Page-level text extractions

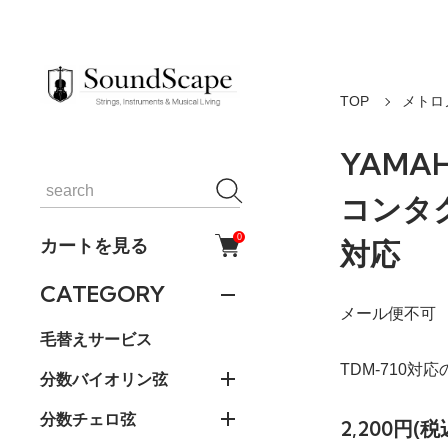
TOP
メトロ
YAMAH
コンタク
0
カートを見る
対応
CATEGORY
メール便不可
毛替えサービス
TDM-710
分数バイオリン弦
分数チェロ弦
2,200円(税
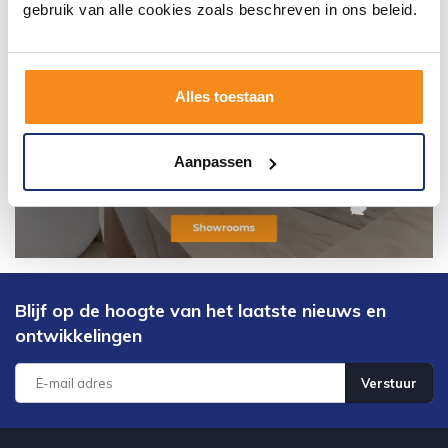
gebruik van alle cookies zoals beschreven in ons beleid.
Alles toestaan
Aanpassen
Blijf op de hoogte van het laatste nieuws en
ontwikkelingen
Verstuur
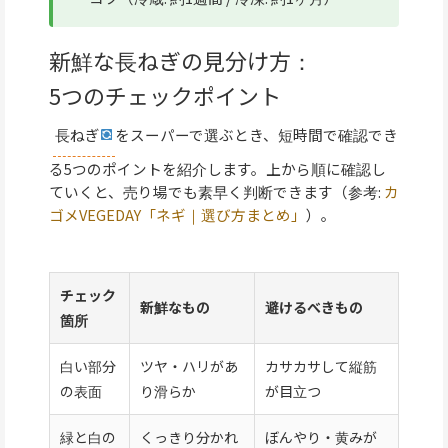
新鮮な長ねぎの見分け方：
5つのチェックポイント
長ねぎ
をスーパーで選ぶとき、短時間で確認でき
る5つのポイントを紹介します。上から順に確認し
ていくと、売り場でも素早く判断できます（参考:
カ
ゴメVEGEDAY「ネギ｜選び方まとめ」
）。
チェック
新鮮なもの
避けるべきもの
箇所
白い部分
ツヤ・ハリがあ
カサカサして縦筋
の表面
り滑らか
が目立つ
緑と白の
くっきり分かれ
ぼんやり・黄みが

> **What the exercise asks**: Return, exactly as written, only those lines that run from the one with "をスーパーで選ぶとき、短時間で確認でき" to the last line of the data, both of those lines included.

> **Exercise result**:
をスーパーで選ぶとき、短時間で確認でき
る5つのポイントを紹介します。上から順に確認し
ていくと、売り場でも素早く判断できます（参考:
カ
ゴメVEGEDAY「ネギ｜選び方まとめ」
）。
チェック
新鮮なもの
避けるべきもの
箇所
白い部分
ツヤ・ハリがあ
カサカサして縦筋
の表面
り滑らか
が目立つ
緑と白の
くっきり分かれ
ぼんやり・黄みが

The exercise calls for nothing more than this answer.